Ornella De Zordo (Università di Firenze) ha introdotto il Laboratorio per la Democrazia, che affronta la crisi della politica partecipativa anche a livello di teorico con gruppi tematici e studi. Particolarmente interessante tra i temi trattati dal LabDem il rapporto tra donne e politica: il governo Berlusconi ha costituito anche un passo indietro in merito alla presenza femminile in politica.

L’ultimo intervento, di Paul Ginsborg (Università di Firenze), ha cercato di analizzare sociologicamente i movimenti, ponendo l’accento sui ceti medi, in passato visti negativamente, oggi diventati riflessivi e attivi, anche grazie alla società post-industriale che ha portato alla fine del dualismo padrone-operaio.

Questo convegno ha cercato con successo di chiarire lo stato attuale dei movimenti.
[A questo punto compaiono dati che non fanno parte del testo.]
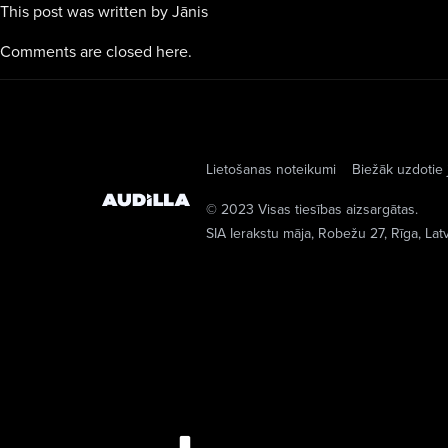
This post was written by Jānis
Comments are closed here.
Lietošanas noteikumi
Biežāk uzdotie 
© 2023 Visas tiesības aizsargātas.
SIA Ierakstu māja
, Robežu 27, Rīga, Lat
Il loro futuro resta però aperto e, in parte, accompagnato da incognite. Cosa sarà dei movimenti se dall’interno verrà chiesta una partecipazione, una responsabilità diretta? Riusciranno i movimenti italiani a diventare laboratori permanenti, oppure il giorno che cadrà Berlusconi perderanno spinta e vitalità?

In attesa di queste risposte, i movimenti hanno intanto riportato la politica intesa nel suo senso più vasto di attività sociale e impegno concreto in mezzo alla gente. Cosa che alla politica “ufficiale” ormai da lungo tempo non riesce più.